Louisville KY will pay a city-record $12 million to the mother and family of Breonna Taylor, who was shot and killed by police in a botched raid on her apartment in March.
Taylor’s death, along with those of George Floyd and others, helped trigger the ongoing nationwide protests against killings of Black citizens by law enforcement officers.
The settlement, announced Tuesday afternoon, includes a commitment to reform the Louisville police department.
On March 13, three officers using a “no-knock” warrant in a drug case rammed their way into Taylor’s apartment. Her boyfriend says he thought it was an intruder and fired a legally owned handgun, wounding one of the officers.
In response, the police fired more than 20 shots, hitting Taylor, a 26-year-old emergency medical technician, eight times. She died at the scene.

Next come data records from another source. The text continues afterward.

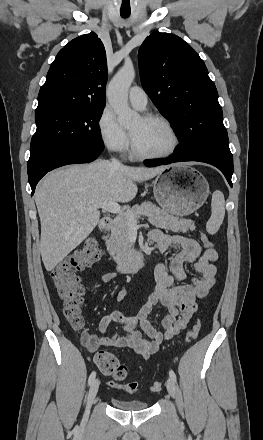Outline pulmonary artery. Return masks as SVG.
<instances>
[{"label": "pulmonary artery", "instance_id": "pulmonary-artery-1", "mask_svg": "<svg viewBox=\"0 0 263 440\" xmlns=\"http://www.w3.org/2000/svg\"><path fill=\"white\" fill-rule=\"evenodd\" d=\"M128 98L131 105H133L135 108L139 110L145 109L147 105V94L142 88L137 86L132 87L129 90Z\"/></svg>", "mask_w": 263, "mask_h": 440}]
</instances>
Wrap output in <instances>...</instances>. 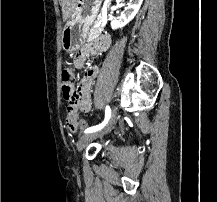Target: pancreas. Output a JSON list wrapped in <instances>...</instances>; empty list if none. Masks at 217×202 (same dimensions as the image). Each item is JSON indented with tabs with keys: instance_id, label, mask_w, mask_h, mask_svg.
<instances>
[{
	"instance_id": "cf45deb5",
	"label": "pancreas",
	"mask_w": 217,
	"mask_h": 202,
	"mask_svg": "<svg viewBox=\"0 0 217 202\" xmlns=\"http://www.w3.org/2000/svg\"><path fill=\"white\" fill-rule=\"evenodd\" d=\"M100 34V31L99 30H92V31H90V33L88 34V40L89 41H94V38H96L97 37V35H99Z\"/></svg>"
}]
</instances>
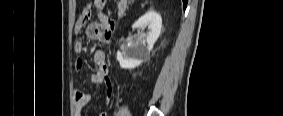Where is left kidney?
<instances>
[{"instance_id":"5707ae66","label":"left kidney","mask_w":283,"mask_h":116,"mask_svg":"<svg viewBox=\"0 0 283 116\" xmlns=\"http://www.w3.org/2000/svg\"><path fill=\"white\" fill-rule=\"evenodd\" d=\"M148 26L149 34L145 39H138L123 48V51H117V61L123 69H133L139 66L150 56V51L157 41L162 28V18L154 10L146 12L133 25V28H142Z\"/></svg>"}]
</instances>
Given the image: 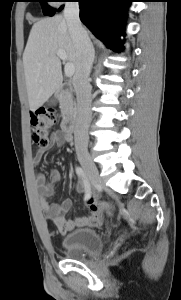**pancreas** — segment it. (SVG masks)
<instances>
[{
    "mask_svg": "<svg viewBox=\"0 0 181 300\" xmlns=\"http://www.w3.org/2000/svg\"><path fill=\"white\" fill-rule=\"evenodd\" d=\"M60 109L63 116L72 114L74 112L75 102L73 96L69 91H64L59 97Z\"/></svg>",
    "mask_w": 181,
    "mask_h": 300,
    "instance_id": "1",
    "label": "pancreas"
}]
</instances>
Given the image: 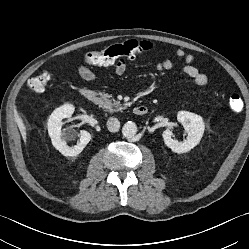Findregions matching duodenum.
<instances>
[{"instance_id":"1","label":"duodenum","mask_w":249,"mask_h":249,"mask_svg":"<svg viewBox=\"0 0 249 249\" xmlns=\"http://www.w3.org/2000/svg\"><path fill=\"white\" fill-rule=\"evenodd\" d=\"M80 94L84 99L89 102H95L98 100V94L95 90L91 88L84 87L80 90ZM148 112V107L144 104L137 105L134 108V114L137 116H143Z\"/></svg>"}]
</instances>
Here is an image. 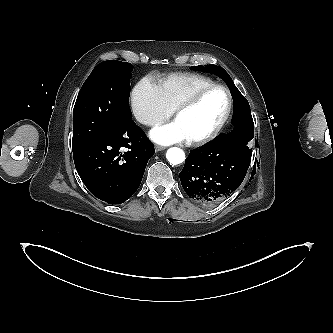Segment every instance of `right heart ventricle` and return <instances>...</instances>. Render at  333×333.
<instances>
[{"label":"right heart ventricle","mask_w":333,"mask_h":333,"mask_svg":"<svg viewBox=\"0 0 333 333\" xmlns=\"http://www.w3.org/2000/svg\"><path fill=\"white\" fill-rule=\"evenodd\" d=\"M213 83L212 79L201 74L174 73L162 79L158 86L164 100L174 111L196 91Z\"/></svg>","instance_id":"1"}]
</instances>
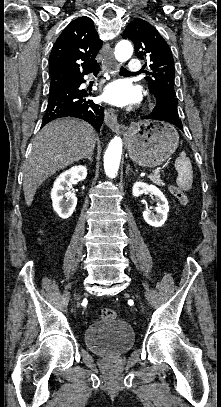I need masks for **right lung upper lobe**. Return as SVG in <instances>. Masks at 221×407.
<instances>
[{"label": "right lung upper lobe", "instance_id": "1", "mask_svg": "<svg viewBox=\"0 0 221 407\" xmlns=\"http://www.w3.org/2000/svg\"><path fill=\"white\" fill-rule=\"evenodd\" d=\"M101 45L91 18L83 16L72 21L56 40L50 54L52 86L74 81L99 68L95 57Z\"/></svg>", "mask_w": 221, "mask_h": 407}]
</instances>
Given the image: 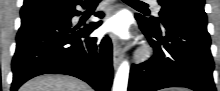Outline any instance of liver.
<instances>
[{"instance_id":"1","label":"liver","mask_w":220,"mask_h":91,"mask_svg":"<svg viewBox=\"0 0 220 91\" xmlns=\"http://www.w3.org/2000/svg\"><path fill=\"white\" fill-rule=\"evenodd\" d=\"M19 91H93L85 82L66 75H41L26 82Z\"/></svg>"}]
</instances>
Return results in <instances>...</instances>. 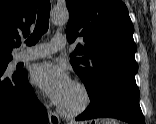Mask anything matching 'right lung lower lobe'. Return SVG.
<instances>
[{
    "instance_id": "98d812e1",
    "label": "right lung lower lobe",
    "mask_w": 156,
    "mask_h": 124,
    "mask_svg": "<svg viewBox=\"0 0 156 124\" xmlns=\"http://www.w3.org/2000/svg\"><path fill=\"white\" fill-rule=\"evenodd\" d=\"M0 63V124H48L46 109L27 81L26 71L5 75Z\"/></svg>"
}]
</instances>
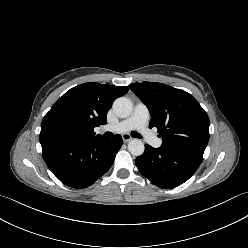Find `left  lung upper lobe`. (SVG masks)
I'll return each instance as SVG.
<instances>
[{"label": "left lung upper lobe", "mask_w": 248, "mask_h": 248, "mask_svg": "<svg viewBox=\"0 0 248 248\" xmlns=\"http://www.w3.org/2000/svg\"><path fill=\"white\" fill-rule=\"evenodd\" d=\"M129 88L151 114L149 127H157L166 150L203 157L209 141V118L189 93L155 83H133Z\"/></svg>", "instance_id": "1"}]
</instances>
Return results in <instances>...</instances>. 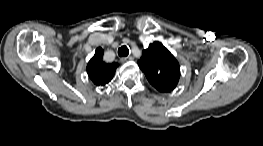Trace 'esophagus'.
<instances>
[{
	"label": "esophagus",
	"mask_w": 263,
	"mask_h": 146,
	"mask_svg": "<svg viewBox=\"0 0 263 146\" xmlns=\"http://www.w3.org/2000/svg\"><path fill=\"white\" fill-rule=\"evenodd\" d=\"M133 60V57L129 56V57H122L120 59L121 62H128V61H132Z\"/></svg>",
	"instance_id": "obj_1"
}]
</instances>
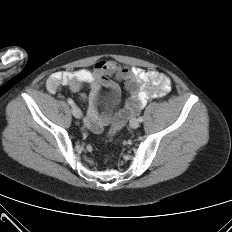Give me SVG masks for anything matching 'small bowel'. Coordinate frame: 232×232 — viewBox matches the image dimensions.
Listing matches in <instances>:
<instances>
[{"label":"small bowel","mask_w":232,"mask_h":232,"mask_svg":"<svg viewBox=\"0 0 232 232\" xmlns=\"http://www.w3.org/2000/svg\"><path fill=\"white\" fill-rule=\"evenodd\" d=\"M113 78L125 83L129 92L128 101L123 110L117 114H113L112 110L108 109L99 115L97 103L102 86L110 90L114 104L119 100V87ZM46 86L51 93L57 92L62 87L79 93L80 98L86 101L88 106L84 124L98 133L110 121L116 124L124 121V118L127 121L150 99L161 98L168 94L171 90V79L157 70L128 67L113 61L101 60L91 69L55 72L48 78ZM85 87L89 89L88 95L82 92Z\"/></svg>","instance_id":"obj_1"}]
</instances>
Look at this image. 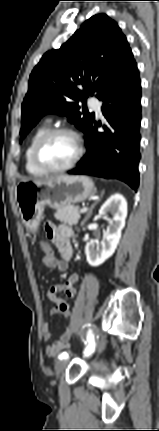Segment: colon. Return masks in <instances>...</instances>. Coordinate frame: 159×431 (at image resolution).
I'll return each mask as SVG.
<instances>
[{
  "instance_id": "obj_1",
  "label": "colon",
  "mask_w": 159,
  "mask_h": 431,
  "mask_svg": "<svg viewBox=\"0 0 159 431\" xmlns=\"http://www.w3.org/2000/svg\"><path fill=\"white\" fill-rule=\"evenodd\" d=\"M39 250L43 251V254L47 257V259H52L54 255V249L51 246L50 241L47 240L46 237H41L39 242ZM64 318L69 319L70 318V312L69 310L64 311Z\"/></svg>"
}]
</instances>
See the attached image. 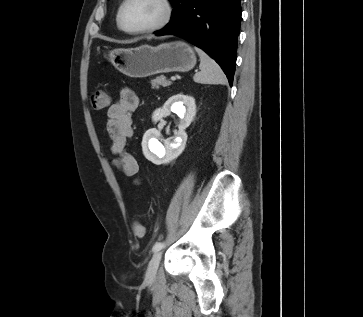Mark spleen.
Segmentation results:
<instances>
[{"instance_id": "3e777b00", "label": "spleen", "mask_w": 363, "mask_h": 317, "mask_svg": "<svg viewBox=\"0 0 363 317\" xmlns=\"http://www.w3.org/2000/svg\"><path fill=\"white\" fill-rule=\"evenodd\" d=\"M200 57V72L196 73L193 80L201 84H226L227 78L221 67L208 54L195 47Z\"/></svg>"}]
</instances>
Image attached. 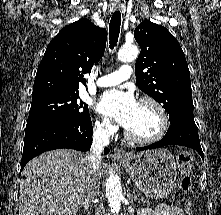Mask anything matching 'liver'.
<instances>
[{
    "label": "liver",
    "instance_id": "6515ba94",
    "mask_svg": "<svg viewBox=\"0 0 221 215\" xmlns=\"http://www.w3.org/2000/svg\"><path fill=\"white\" fill-rule=\"evenodd\" d=\"M21 175L18 215H76L90 163L81 152L57 149L29 161Z\"/></svg>",
    "mask_w": 221,
    "mask_h": 215
}]
</instances>
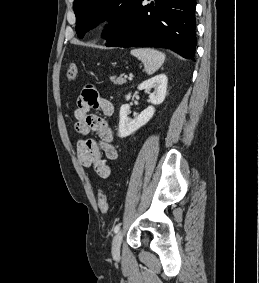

“There was no effort to render her aid, as the officers outside scrambled to get an ambulance for the wounded officer,” says the New York Times.
The three officers say they announced themselves as police before ramming the door, but Taylor’s boyfriend, Kenneth Walker, insists they did not.
At a Tuesday news conference, Louisville Mayor Greg Fischer said: “I cannot begin to imagine Ms. Palmer’s pain, and I am deeply, deeply sorry for Breonna’s death,” referring to Taylor’s mother, Tamika Palmer, says the Associated Press.
Lonita Baker, a Louisville-based attorney for Taylor’s family, told reporters that “justice for Breonna is multi-layered,” and what was accomplished in the settlement is “only a portion of a single layer,” says the Louisville Courier Journal.
Another of those layers might be prosecution of the three officers involved; the state attorney general is leading a criminal investigation.
“Taylor’s death sparked months of protests in Louisville and calls nationwide for the officers to be criminally charged,” the AP reports. But so far, no such charges have been filed — and it may not happen.
Because the officers were fired on first, “legal experts say their actions may be protected under Kentucky’s statute allowing police officers to use lethal force in self-defense,” the Times says.
One of the three, Detective Brett Hankison, was fired in June; his termination letter said Hankison “displayed an extreme indifference to the value of human life” when he “wantonly and blindly” fired 10 rounds into Taylor’s apartment, Vox reports. The other two officers are on administrative leave.
“The ‘no-knock’ warrant listed Taylor’s name and address, but the main narcotics investigation was centered around Taylor’s former boyfriend, who lived more than 10 miles away from Taylor’s apartment,” reports the Huffington Post.
No drugs were found in the apartment.
As part of the settlement, Louisville agreed to several changes in city policing, including “more scrutiny on officers during the execution of search warrants” like the one used in the Taylor raid.
The city will also “make mandatory safeguards that were common practice in the department but were not followed” the night of the raid, the Times says.
“The settlement also reportedly states that officers who choose to live within city lines will receive housing credits, and officers involved in any shooting would be drug- and alcohol-tested,” the Courier Journal reported.
A lawyer for Taylor’s family told Vox that the city’s handling of the case has been “slow and frustrating” he but hopes the settlement can be “a turning point” for significant police reform.